6/21/2010

Is Lawn A Reflection of Manhood?

From time to time our doorbell rings as it probably does for most people, and 95% of the time it's someone trying to sell me something I don't need. Saturday this happened again.

First off, with Misaki things have changed quite a bit when the bell rings. With Ruby she would bark like crazy - and her barks shook the house - so we'd have to hustle her outside before answering the door. Then she would be on edge for about an hour or longer, yipping at the smallest little thing that normally wouldn't bother her. Why yes, this was extremely annoying - thanks for asking!

But with Misaki, she'll just let out one little bark or two and that's it. There are no lingering yips and the only thing I have to worry about is her darting between my legs through the open door. Saturday she let out a surprised yip when the doorbell rang and then she raced upstairs to let out one full-on bark (which, no, does not shake the house). I think she's convinced sometimes people come in through the attic; not sure if I should find this cute or worrisome. It's cute because it's not true, but it could be worrisome if, well, it is true.

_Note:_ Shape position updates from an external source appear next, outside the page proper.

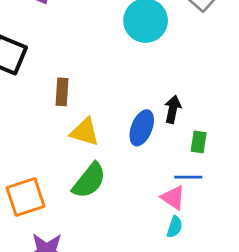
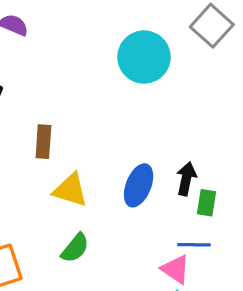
black arrow: (173, 109) -> (186, 179), moved
green semicircle: (89, 181) -> (75, 248), size x0.7

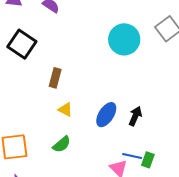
yellow triangle: (70, 190) -> (65, 109), size x0.7
green rectangle: (206, 203) -> (148, 160), moved

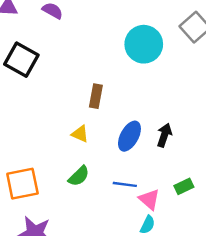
brown rectangle: (55, 78) -> (96, 96), moved
blue line: (132, 156) -> (125, 184), moved
green rectangle: (148, 160) -> (184, 186), turned 49

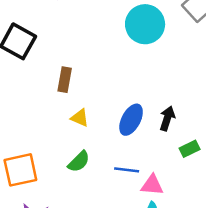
brown rectangle: (96, 96) -> (65, 80), moved
green rectangle: (184, 186) -> (190, 149), moved
pink triangle: (149, 199) -> (152, 185), turned -35

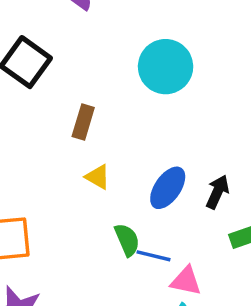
cyan circle: (145, 24) -> (166, 67), moved
green semicircle: (79, 162) -> (127, 240), moved, turned -75

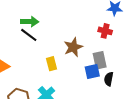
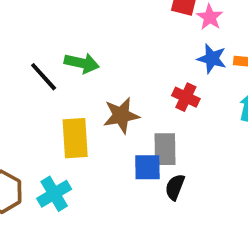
green arrow: (30, 22) -> (82, 63), moved
yellow rectangle: (52, 64) -> (75, 138), size x1.5

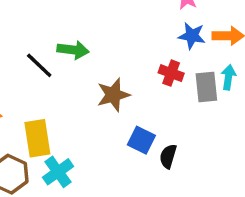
yellow rectangle: (75, 138) -> (37, 138), moved
gray rectangle: (165, 149) -> (206, 87), moved
blue square: (147, 167) -> (141, 140), turned 32

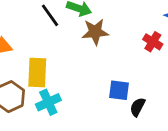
brown star: (113, 95) -> (95, 32), moved
blue square: (141, 140) -> (119, 90), turned -30

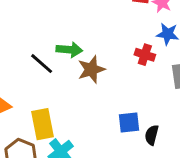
red cross: (153, 42) -> (145, 55), moved

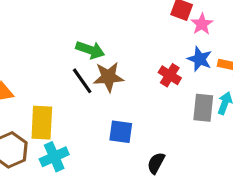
black line: (42, 64) -> (82, 81), moved
blue square: (129, 123) -> (121, 132), moved

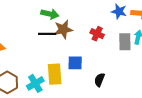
red cross: (170, 75) -> (97, 34), moved
black line: (82, 81) -> (47, 34), turned -48
yellow rectangle: (42, 123) -> (55, 74), moved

Anyway, I open the front door and it's a man from Scott's Lawn Service. He is completely confident in his pitch to me, assured I will take him up on it.

And why is that?

Well, honestly, our lawn is nothing special at all. It has patches of dead grass, weeds, all the fun stuff. I've tried to care in the past and I just can't maintain the excitement over working towards a putting green quality lawn. What's the point? The only time I ever step on it is to mow it anyway.

So the man (let's call him - oh, I don't know - Scott) makes his pitch, and the conversation went something like this (these are not exact quotes - I didn't record it):

Scott (thrusting a pamphlet in my hand): I'd like to talk to you about our very affordable lawn maintenance program. It's only a few dollars a month. I'm sure you've seen our trucks in your neighborhood.

Me (trying to hold Misaki back with my feet): Um, no, I haven't.

Scott (surprised): No?

Me: Uh-uh.

This part killed me. It's funny he should assume I have seen his trucks, when those trucks typically are out working during normal work hours. Those are the same hours most people are, well, at work. I wanted to point this out to him, but decided I'd rather keep this short.

Scott: Oh, well, we are all over. It's very affordable and I was wondering if I could have a few minutes of your time to talk about your lawn. (At this point he gestures towards my lawn filled with dandelions and in need of a mow.)

Me: I'm not interested.

Scott (surprised again): No? Are you thinking you'll just mow it and water it a bit this year?

Me: Pretty much. (I didn't say the watering part might actually be a stretch. I do mow it though.)

Scott: Well, okay then. If you change your mind, give us a call.

Me: Okay, bye.

And I closed the door. Now, before I closed it I got a good look at his face as he turned away. Oh my, did I see contempt? Have I been watching too much Lie to Me?

This slays me. At some point having a golf course quality lawn apparently became some kind of male measuring stick. If your lawn is green and lush it's apparently an indicator you are a strong man, one who can master his own corner of nature.

That's all well and good for some people. As far as manly indicators it's probably better than beating your kids and having the ability to shotgun 17 beers without throwing up.

But what people never seem to realize - and this isn't just with regard to "Scott" and the lawn - is that even if that thing is important to you, if you think that's a manly indicator, it doesn't mean I do.

I'm not saying I'm above it - that would be an outright lie - but I am saying the lawn thing I just don't understand. It's grass, who the hell cares? My lawn is just more natural, I suppose. Nah, I shouldn't even say that, because that would indicate I care enough in that direction.

No, for me, all I care about with my front lawn is I keep the weeds cut so they don't spread anymore than they do already when the seeds blow.

Is a man's lawn and the care he puts into it really a reflection of manhood? Or is it, instead, one (or more than one's) idea of manhood, and that has been then applied to all men? Watch a Scott's commercial and you'll see what I mean - a green lawn is right up there with bench pressing your own body weight now.

And what's my answer to all this? Shrug. I have other things I'd rather be doing.